§ The problem:
Nothing but a number belongs in the answer: how many lines of the records below contain the string "Spoor".

Collection entries:
>>>>

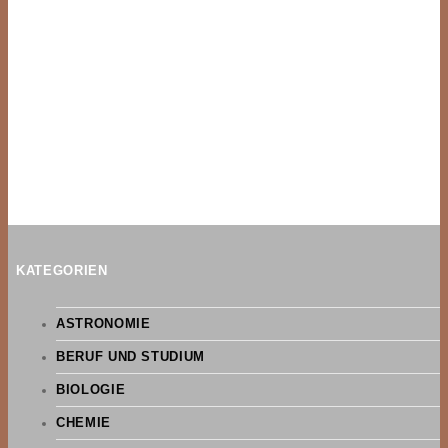
KATEGORIEN
ASTRONOMIE
BERUF UND STUDIUM
BIOLOGIE
CHEMIE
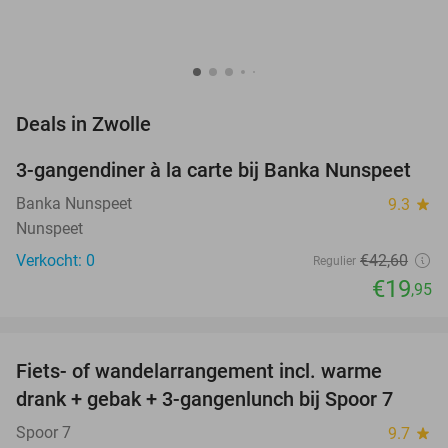
favorite_border
Deals in Zwolle
3-gangendiner à la carte bij Banka Nunspeet
53%
NEW
TODAY
Banka Nunspeet
9.3
star
Nunspeet
Verkocht: 0
€42
,60
Regulier
€19
,95
favorite_border
Fiets- of wandelarrangement incl. warme
54%
drank + gebak + 3-gangenlunch bij Spoor 7
Spoor 7
9.7
star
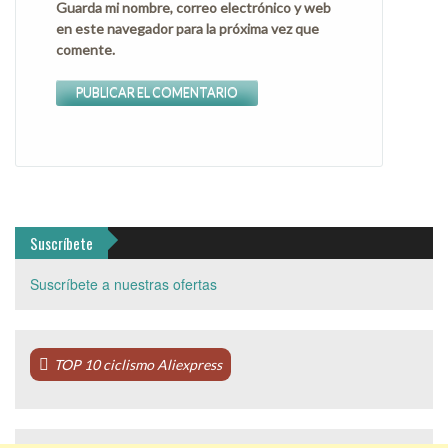
Guarda mi nombre, correo electrónico y web
en este navegador para la próxima vez que
comente.
Suscríbete
Suscríbete a nuestras ofertas
TOP 10 ciclismo Aliexpress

<<<<

§ Result for this exercise:
2